> EXERCISE INPUT:

==*==

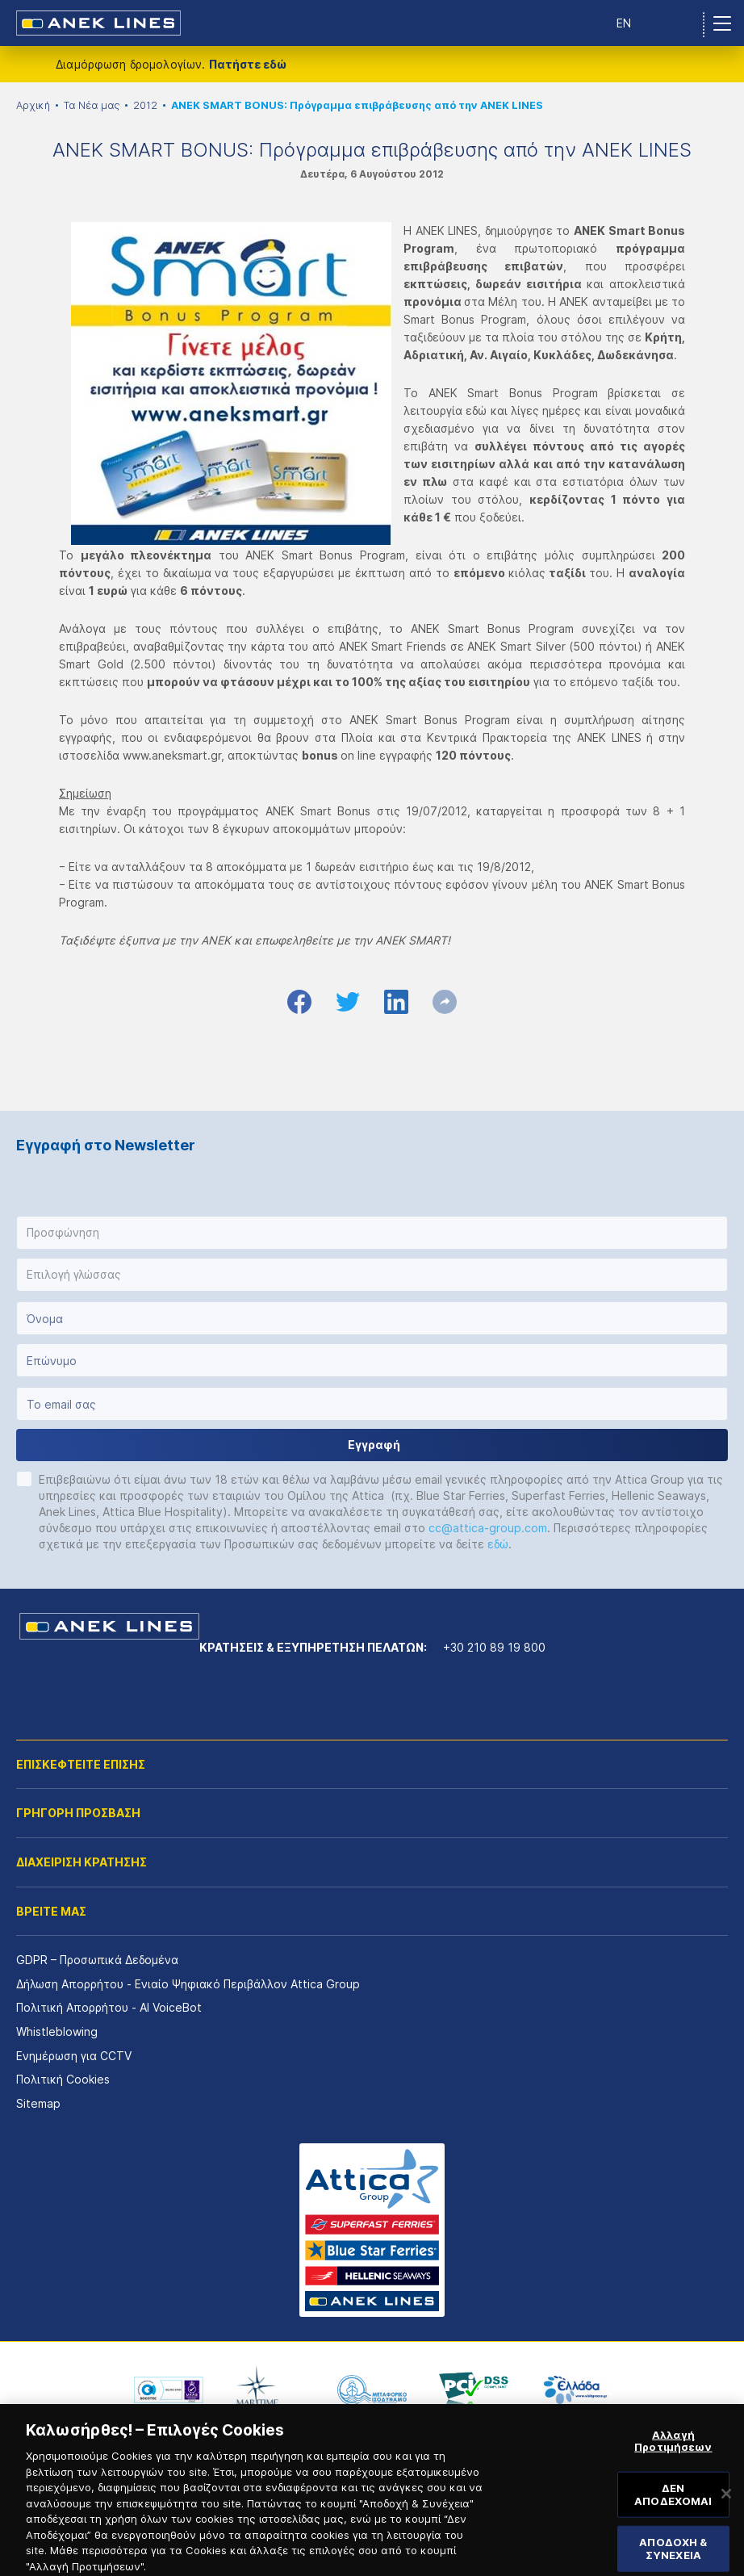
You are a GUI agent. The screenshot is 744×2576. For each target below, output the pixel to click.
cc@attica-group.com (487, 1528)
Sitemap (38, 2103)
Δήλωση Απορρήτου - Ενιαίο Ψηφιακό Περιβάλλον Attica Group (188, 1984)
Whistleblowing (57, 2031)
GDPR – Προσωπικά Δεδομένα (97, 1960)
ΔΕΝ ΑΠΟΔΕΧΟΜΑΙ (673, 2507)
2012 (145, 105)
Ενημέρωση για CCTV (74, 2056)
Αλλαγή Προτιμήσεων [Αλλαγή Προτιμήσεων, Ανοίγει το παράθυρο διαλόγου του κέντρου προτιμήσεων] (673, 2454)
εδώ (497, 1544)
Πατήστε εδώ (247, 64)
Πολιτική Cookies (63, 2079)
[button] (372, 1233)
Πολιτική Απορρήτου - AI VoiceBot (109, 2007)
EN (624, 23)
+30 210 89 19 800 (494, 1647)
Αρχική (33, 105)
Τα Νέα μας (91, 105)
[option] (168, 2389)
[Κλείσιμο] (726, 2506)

==*==

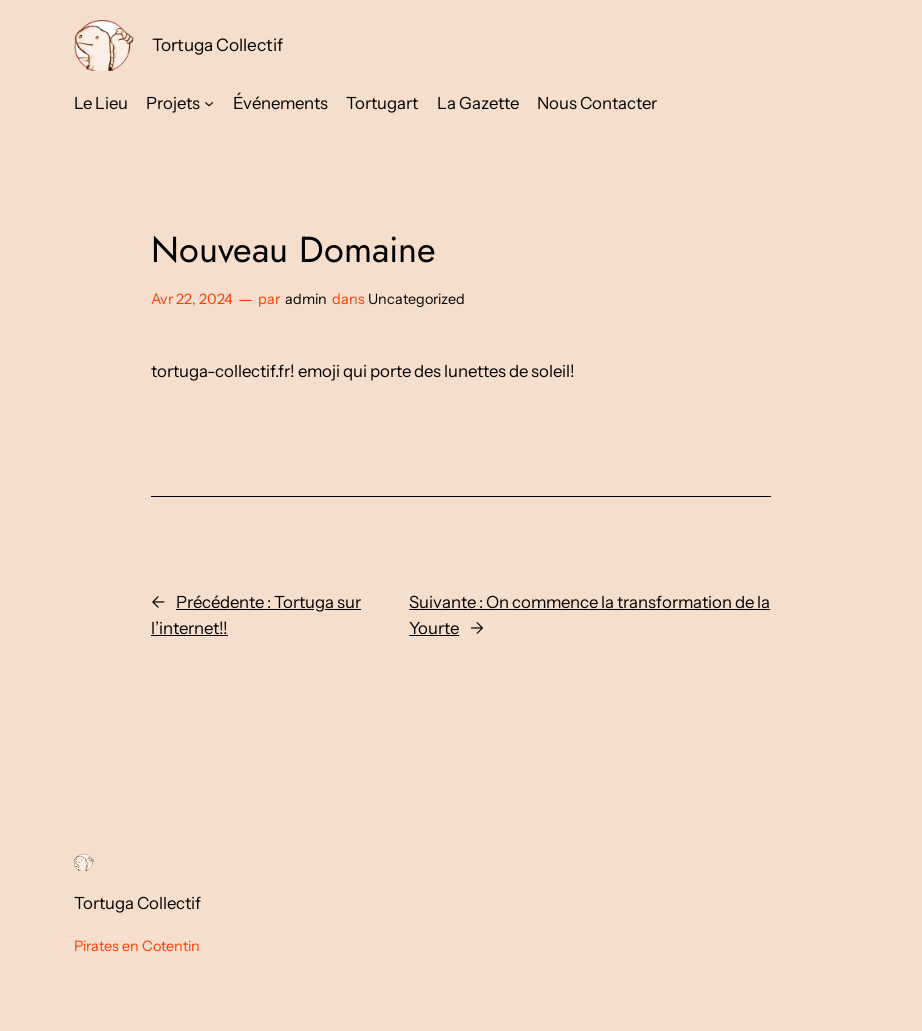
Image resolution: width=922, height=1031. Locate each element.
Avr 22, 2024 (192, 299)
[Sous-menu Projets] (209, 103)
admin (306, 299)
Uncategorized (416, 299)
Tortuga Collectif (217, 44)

==*==

Reproduce the entries above exactly, but only the lines between the line holding "cc@attica-group.com (487, 1528)" and the line holding "[Κλείσιμο] (726, 2506)", inclusive.

cc@attica-group.com (487, 1528)
Sitemap (38, 2103)
Δήλωση Απορρήτου - Ενιαίο Ψηφιακό Περιβάλλον Attica Group (188, 1984)
Whistleblowing (57, 2031)
GDPR – Προσωπικά Δεδομένα (97, 1960)
ΔΕΝ ΑΠΟΔΕΧΟΜΑΙ (673, 2507)
2012 (145, 105)
Ενημέρωση για CCTV (74, 2056)
Αλλαγή Προτιμήσεων [Αλλαγή Προτιμήσεων, Ανοίγει το παράθυρο διαλόγου του κέντρου προτιμήσεων] (673, 2454)
εδώ (497, 1544)
Πατήστε εδώ (247, 64)
Πολιτική Cookies (63, 2079)
[button] (372, 1233)
Πολιτική Απορρήτου - AI VoiceBot (109, 2007)
EN (624, 23)
+30 210 89 19 800 (494, 1647)
Αρχική (33, 105)
Τα Νέα μας (91, 105)
[option] (168, 2389)
[Κλείσιμο] (726, 2506)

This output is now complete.